Saved data entries
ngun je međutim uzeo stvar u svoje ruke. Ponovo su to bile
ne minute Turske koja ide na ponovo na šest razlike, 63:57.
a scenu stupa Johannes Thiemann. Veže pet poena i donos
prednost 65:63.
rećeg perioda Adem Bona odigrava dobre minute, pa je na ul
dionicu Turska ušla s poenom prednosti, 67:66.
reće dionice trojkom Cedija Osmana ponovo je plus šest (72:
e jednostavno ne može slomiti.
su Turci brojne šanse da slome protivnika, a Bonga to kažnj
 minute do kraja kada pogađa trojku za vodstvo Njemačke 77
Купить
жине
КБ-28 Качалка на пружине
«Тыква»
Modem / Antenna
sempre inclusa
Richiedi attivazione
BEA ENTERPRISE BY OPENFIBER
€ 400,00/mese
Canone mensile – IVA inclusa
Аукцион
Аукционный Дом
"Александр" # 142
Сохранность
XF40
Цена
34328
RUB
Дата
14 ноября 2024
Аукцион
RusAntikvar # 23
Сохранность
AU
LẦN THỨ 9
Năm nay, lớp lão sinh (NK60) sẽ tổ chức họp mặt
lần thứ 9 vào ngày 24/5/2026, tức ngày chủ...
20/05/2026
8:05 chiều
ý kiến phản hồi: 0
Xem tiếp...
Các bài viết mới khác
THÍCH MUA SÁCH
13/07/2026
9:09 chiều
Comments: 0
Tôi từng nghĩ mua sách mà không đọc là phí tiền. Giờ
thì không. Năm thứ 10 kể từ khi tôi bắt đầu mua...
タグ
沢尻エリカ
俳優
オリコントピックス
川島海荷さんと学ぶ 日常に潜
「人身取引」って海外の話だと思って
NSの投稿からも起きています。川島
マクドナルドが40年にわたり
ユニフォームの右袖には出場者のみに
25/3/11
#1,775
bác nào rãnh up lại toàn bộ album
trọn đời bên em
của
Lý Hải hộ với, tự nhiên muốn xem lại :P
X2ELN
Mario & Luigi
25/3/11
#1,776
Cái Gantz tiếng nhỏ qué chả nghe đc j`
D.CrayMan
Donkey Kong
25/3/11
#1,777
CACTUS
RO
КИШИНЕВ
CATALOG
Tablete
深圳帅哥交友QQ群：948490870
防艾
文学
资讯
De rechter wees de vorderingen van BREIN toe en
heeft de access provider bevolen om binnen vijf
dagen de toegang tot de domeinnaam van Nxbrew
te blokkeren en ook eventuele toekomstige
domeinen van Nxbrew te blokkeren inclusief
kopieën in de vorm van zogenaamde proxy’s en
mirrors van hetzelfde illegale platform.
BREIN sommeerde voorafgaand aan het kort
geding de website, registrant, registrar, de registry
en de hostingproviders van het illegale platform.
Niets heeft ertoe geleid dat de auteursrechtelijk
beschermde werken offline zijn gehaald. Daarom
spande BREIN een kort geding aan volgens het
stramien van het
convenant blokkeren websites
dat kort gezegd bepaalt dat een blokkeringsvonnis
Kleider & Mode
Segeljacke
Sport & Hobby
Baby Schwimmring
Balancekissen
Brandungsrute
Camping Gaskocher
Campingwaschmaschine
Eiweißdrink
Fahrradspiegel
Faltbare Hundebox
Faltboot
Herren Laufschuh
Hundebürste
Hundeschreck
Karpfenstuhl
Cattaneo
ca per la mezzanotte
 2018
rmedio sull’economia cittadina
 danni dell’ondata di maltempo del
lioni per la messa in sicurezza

Task description: When a line above contains the string "geding", copy that line.

Finished exercise:
geding de website, registrant, registrar, de registry
spande BREIN een kort geding aan volgens het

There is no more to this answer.